_Problem statement_
The output must match the lines from the first line of the listing below through the line holding "隐私政策 (189, 1029)" exactly and must contain no pictures.

__________

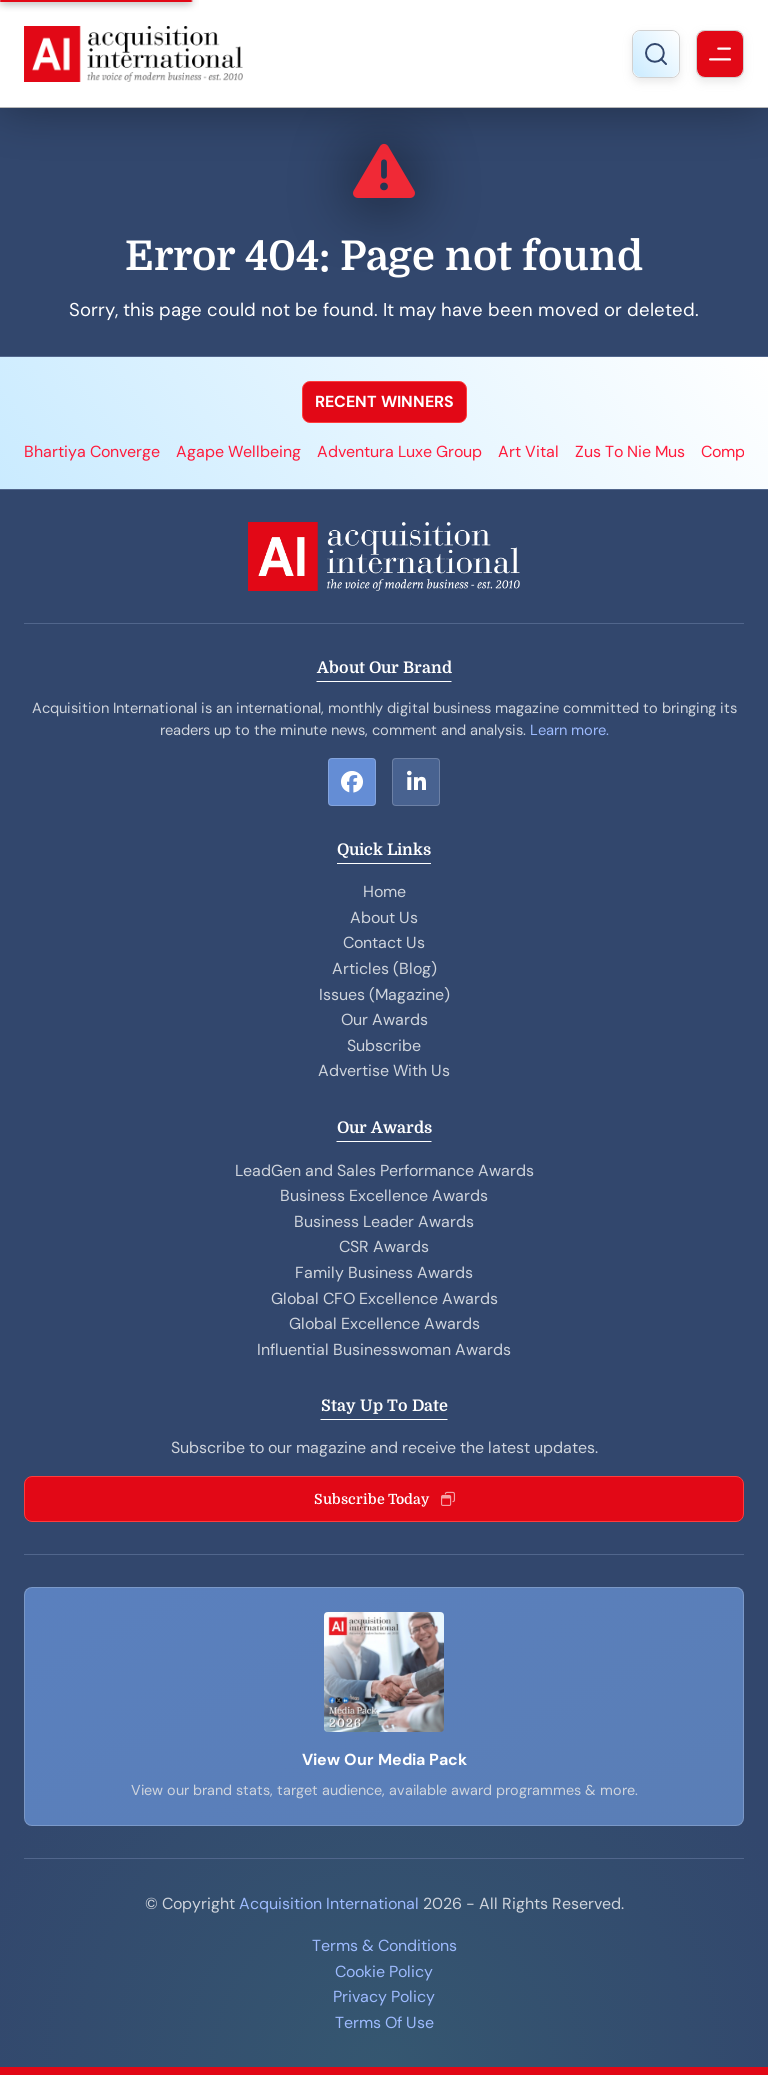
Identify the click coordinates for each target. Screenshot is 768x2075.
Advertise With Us (384, 1070)
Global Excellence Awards (384, 1323)
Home (384, 891)
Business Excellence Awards (384, 1195)
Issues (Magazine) (384, 994)
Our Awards (384, 1019)
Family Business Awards (384, 1272)
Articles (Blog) (384, 968)
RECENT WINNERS (384, 401)
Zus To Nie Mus (630, 451)
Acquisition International (329, 1903)
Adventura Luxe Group (399, 451)
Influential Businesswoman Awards (384, 1349)
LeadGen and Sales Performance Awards (384, 1170)
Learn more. (569, 730)
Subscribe (384, 1045)
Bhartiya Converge (92, 451)
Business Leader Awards (384, 1221)
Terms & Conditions (384, 1945)
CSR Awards (384, 1246)
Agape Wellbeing (238, 451)
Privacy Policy (384, 1996)
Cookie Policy (384, 1971)
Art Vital (528, 451)
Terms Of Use (384, 2022)
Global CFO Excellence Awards (384, 1298)
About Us (384, 917)
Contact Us (384, 942)
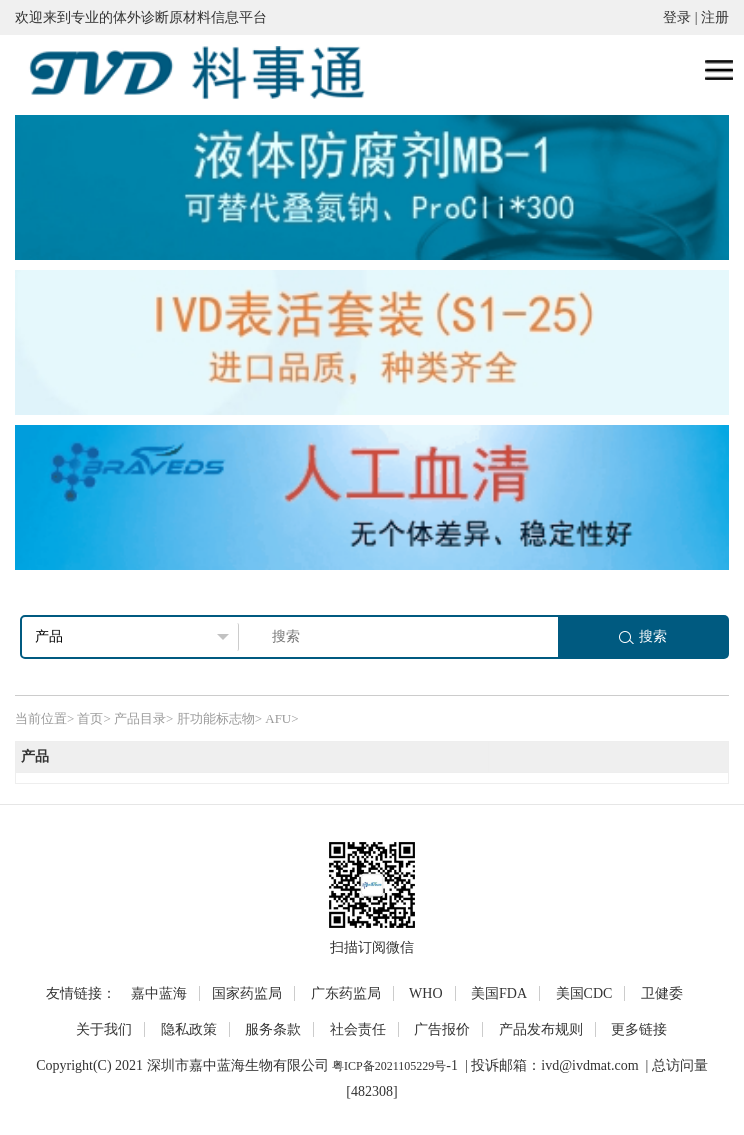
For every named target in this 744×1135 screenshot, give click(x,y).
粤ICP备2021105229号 (389, 1066)
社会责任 (358, 1029)
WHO (425, 993)
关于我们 (104, 1029)
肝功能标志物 (216, 718)
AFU (278, 718)
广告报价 (442, 1029)
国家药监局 (247, 993)
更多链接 (639, 1029)
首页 (90, 718)
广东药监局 (346, 993)
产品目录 (140, 718)
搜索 (643, 636)
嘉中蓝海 (159, 993)
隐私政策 (189, 1029)
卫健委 (662, 993)
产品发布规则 (541, 1029)
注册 (715, 17)
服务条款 (273, 1029)
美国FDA (499, 993)
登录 (677, 17)
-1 (452, 1065)
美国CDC (584, 993)
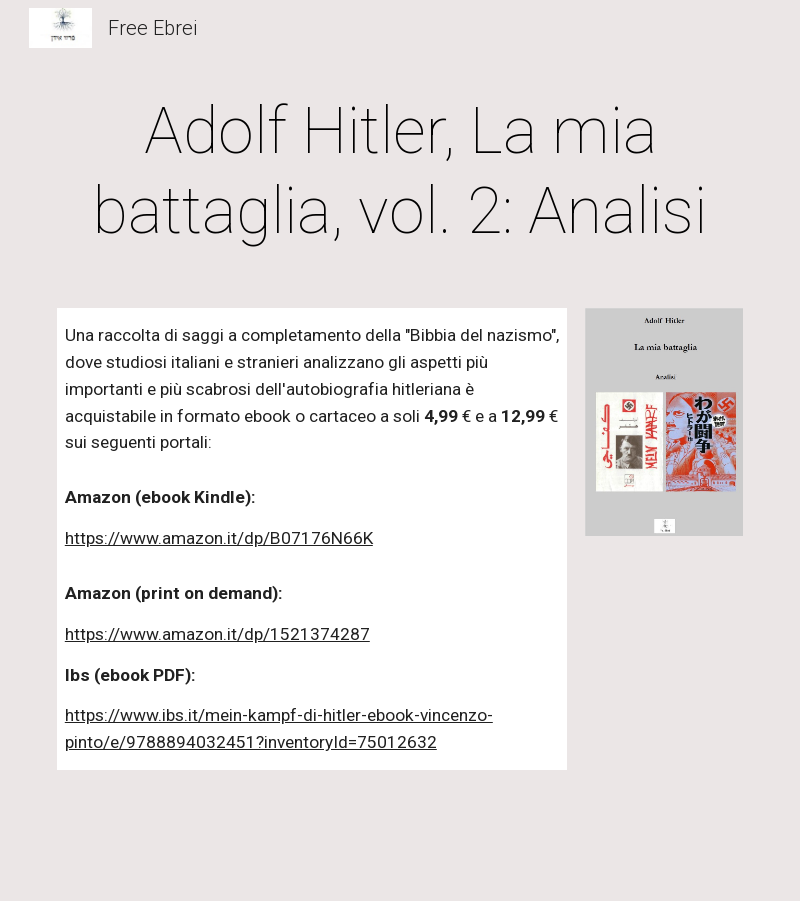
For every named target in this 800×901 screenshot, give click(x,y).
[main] (400, 172)
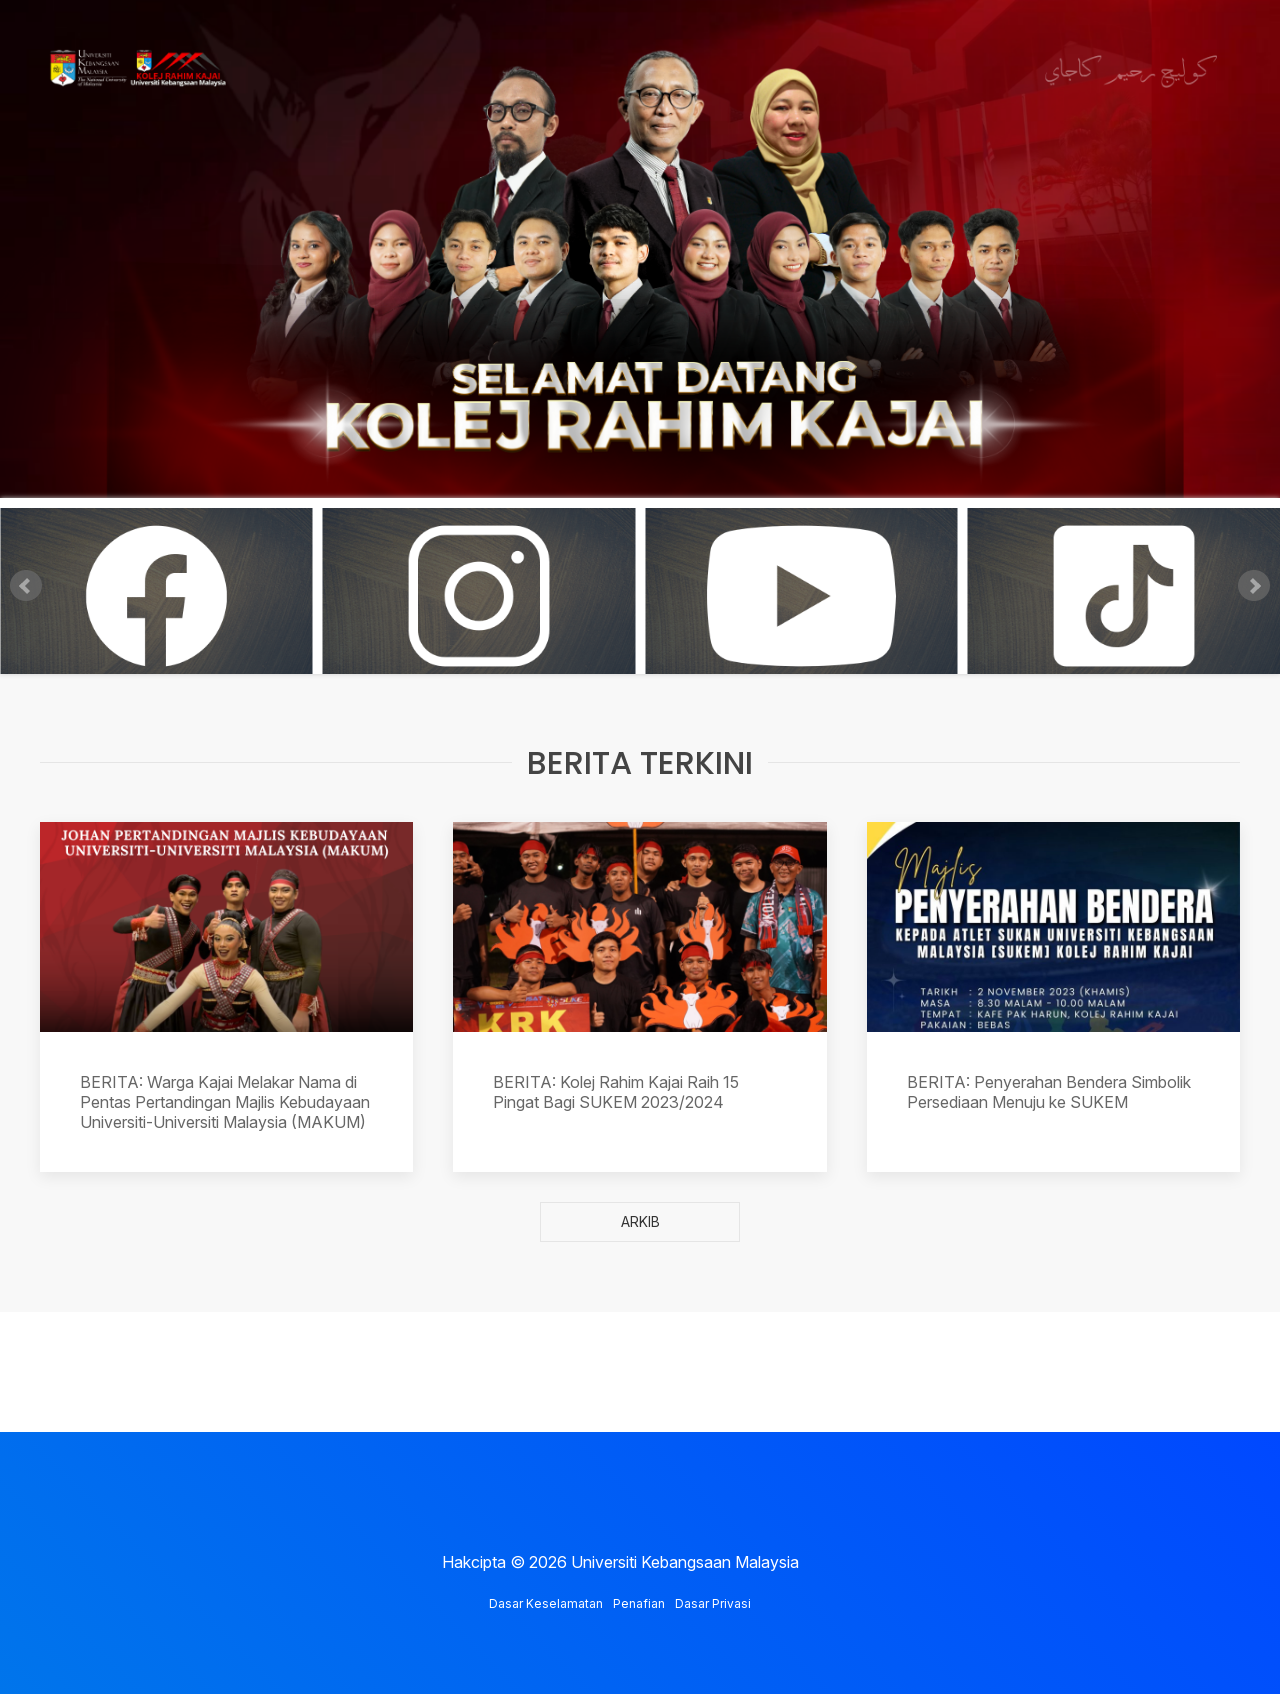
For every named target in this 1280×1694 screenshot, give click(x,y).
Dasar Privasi (713, 1603)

__________

_Task result_
Identify the click coordinates for each target. Screenshot is 768x2075.
Advertise With Us (384, 1070)
Global Excellence Awards (384, 1323)
Home (384, 891)
Business Excellence Awards (384, 1195)
Issues (Magazine) (384, 994)
Our Awards (384, 1019)
Family Business Awards (384, 1272)
Articles (Blog) (384, 968)
RECENT WINNERS (384, 401)
Zus To Nie Mus (630, 451)
Acquisition International (329, 1903)
Adventura Luxe Group (399, 451)
Influential Businesswoman Awards (384, 1349)
LeadGen and Sales Performance Awards (384, 1170)
Learn more. (569, 730)
Subscribe (384, 1045)
Bhartiya Converge (92, 451)
Business Leader Awards (384, 1221)
Terms & Conditions (384, 1945)
CSR Awards (384, 1246)
Agape Wellbeing (238, 451)
Privacy Policy (384, 1996)
Cookie Policy (384, 1971)
Art Vital (528, 451)
Terms Of Use (384, 2022)
Global CFO Excellence Awards (384, 1298)
About Us (384, 917)
Contact Us (384, 942)
For every named target in this 744×1135 screenshot, give click(x,y).
粤ICP备2021105229号 (389, 1066)
社会责任 (358, 1029)
WHO (425, 993)
关于我们 (104, 1029)
肝功能标志物 (216, 718)
AFU (278, 718)
广告报价 (442, 1029)
国家药监局 (247, 993)
更多链接 (639, 1029)
首页 (90, 718)
广东药监局 (346, 993)
产品目录 (140, 718)
搜索 (643, 636)
嘉中蓝海 (159, 993)
隐私政策 (189, 1029)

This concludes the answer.